START EXERCISE MATERIAL

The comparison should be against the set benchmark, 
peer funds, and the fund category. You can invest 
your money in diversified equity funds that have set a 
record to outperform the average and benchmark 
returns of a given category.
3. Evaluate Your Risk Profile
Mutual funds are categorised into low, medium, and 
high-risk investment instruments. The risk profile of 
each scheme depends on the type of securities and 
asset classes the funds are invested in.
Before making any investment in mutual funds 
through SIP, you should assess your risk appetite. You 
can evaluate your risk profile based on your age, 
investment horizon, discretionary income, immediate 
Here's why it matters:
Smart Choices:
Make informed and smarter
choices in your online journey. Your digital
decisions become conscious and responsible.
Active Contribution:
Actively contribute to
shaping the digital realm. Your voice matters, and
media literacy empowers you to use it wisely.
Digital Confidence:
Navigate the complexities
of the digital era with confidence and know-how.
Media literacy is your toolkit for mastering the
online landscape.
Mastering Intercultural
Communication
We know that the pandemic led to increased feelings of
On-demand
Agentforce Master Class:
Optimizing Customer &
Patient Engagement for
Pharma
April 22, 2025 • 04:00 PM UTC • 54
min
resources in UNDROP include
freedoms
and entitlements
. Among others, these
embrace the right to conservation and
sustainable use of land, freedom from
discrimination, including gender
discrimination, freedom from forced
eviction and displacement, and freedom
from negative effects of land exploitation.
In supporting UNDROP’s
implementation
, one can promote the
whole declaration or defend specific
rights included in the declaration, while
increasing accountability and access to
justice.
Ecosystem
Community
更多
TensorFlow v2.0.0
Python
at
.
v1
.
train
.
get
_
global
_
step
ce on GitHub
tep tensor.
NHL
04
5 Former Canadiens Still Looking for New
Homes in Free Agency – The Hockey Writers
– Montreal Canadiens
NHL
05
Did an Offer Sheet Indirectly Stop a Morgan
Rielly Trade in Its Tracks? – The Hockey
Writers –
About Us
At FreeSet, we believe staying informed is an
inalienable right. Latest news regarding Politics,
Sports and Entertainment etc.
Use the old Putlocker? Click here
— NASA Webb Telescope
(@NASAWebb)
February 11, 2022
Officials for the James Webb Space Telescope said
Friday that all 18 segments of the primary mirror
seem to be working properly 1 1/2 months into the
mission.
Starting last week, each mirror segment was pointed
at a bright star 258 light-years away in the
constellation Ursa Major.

END EXERCISE MATERIAL

_WHAT TO PRODUCE_
Report every line from the material above that mentions the word "into".

_ANSWER TO THE EXERCISE_
Mutual funds are categorised into low, medium, and 
seem to be working properly 1 1/2 months into the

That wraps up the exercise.